In 1508, however, he was hired by Emperor Maximilian I of Habsburg and sent to Flanders under the command of 400 stradiots: he first clashed with the troops of the Duke of Guelders, then took part in the War of Succession in Landshut, Bavaria.
Bua was described as having been a grim-looking soldier, with a rough beard which brushed his cuirass, his head covered with a skull-cap, like the modern Greek capote, rallied his troopers in the open space, and brought them down upon the Huguenots with the speed of greyhounds.
[18] Starting in 1509, after the outbreak of the Third Italian War (also called the War of the League of Cambrai), he returned to Italy, carrying out looting and raids precisely in the territories of that Venetian Republic that had first welcomed him: his raids are known in the country of Bassano, Soave, Caldiero, Cittadella, Castelfranco, Nervesa and near the hills of Montello; he conquered the castles of Lonigo (where he carried out a horrible massacre by massacring more than 1,500 inhabitants and setting fire to their homes).
Prisoner of excellence was the captain of the castle, Gerolamo Emiliani, belonging to the patrician family of the Miani, who, chained and forced to follow the stradriots of Bua in their raids in the upper Trevigian, he would then be miraculously freed.
In 1514 he moved towards Polesine and reconquered Rovigo, taking the Spanish commissioner prisoner; later he carried out other brilliant military operations against Spaniards and Germans, capturing weapons and horses from the enemy.
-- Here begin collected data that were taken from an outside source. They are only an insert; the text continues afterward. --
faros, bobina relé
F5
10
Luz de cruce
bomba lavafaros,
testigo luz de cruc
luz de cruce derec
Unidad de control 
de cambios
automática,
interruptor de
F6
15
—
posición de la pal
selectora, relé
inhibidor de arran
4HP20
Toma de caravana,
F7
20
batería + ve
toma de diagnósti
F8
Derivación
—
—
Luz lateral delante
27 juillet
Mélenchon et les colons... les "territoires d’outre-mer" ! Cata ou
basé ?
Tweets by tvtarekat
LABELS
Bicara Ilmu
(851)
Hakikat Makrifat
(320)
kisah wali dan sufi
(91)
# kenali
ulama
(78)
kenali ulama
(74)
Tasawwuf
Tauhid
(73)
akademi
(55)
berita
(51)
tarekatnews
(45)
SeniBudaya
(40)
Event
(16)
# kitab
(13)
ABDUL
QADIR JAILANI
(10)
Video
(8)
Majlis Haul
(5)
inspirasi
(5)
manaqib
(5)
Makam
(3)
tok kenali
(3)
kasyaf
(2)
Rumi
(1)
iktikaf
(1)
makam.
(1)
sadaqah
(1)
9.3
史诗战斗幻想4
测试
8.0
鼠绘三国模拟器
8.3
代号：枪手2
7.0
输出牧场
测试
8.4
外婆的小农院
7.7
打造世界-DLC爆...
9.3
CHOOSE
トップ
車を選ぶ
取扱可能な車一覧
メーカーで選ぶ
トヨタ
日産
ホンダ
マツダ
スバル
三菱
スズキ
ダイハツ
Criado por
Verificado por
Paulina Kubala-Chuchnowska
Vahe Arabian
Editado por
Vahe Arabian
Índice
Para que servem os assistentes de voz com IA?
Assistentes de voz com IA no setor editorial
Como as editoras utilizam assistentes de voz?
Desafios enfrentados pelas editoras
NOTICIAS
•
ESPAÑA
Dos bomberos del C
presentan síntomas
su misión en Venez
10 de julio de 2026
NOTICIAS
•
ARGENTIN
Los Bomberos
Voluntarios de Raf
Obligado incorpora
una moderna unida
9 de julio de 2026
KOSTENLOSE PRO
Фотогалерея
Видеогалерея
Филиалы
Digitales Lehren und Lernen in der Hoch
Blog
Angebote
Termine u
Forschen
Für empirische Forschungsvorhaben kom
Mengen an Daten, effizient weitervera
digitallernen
After having sacked the country of Trento, he entered Este and subsequently flanked Alviano in the new reconquest of Rovigo, previously reoccupied by the Spaniards: the General Domenico Contarini praised again its audacity.
In September 1515 it was, however, on the field of the famous battle of Marignano, where Venetians and French resent the Swiss across the Alps, it seems that on this occasion, with a heroic action of his stradiotts, he managed to save the life of the king of France, present on the battlefield under the command of its troops.
[29] In this work he was praised as "chosen among the Hellenes" or in another verse as "rampart of the Albanians"[30] This poem was found in a manuscript in Italy and was published partially by C. Hopf and in its entirety by Constantine Sathas.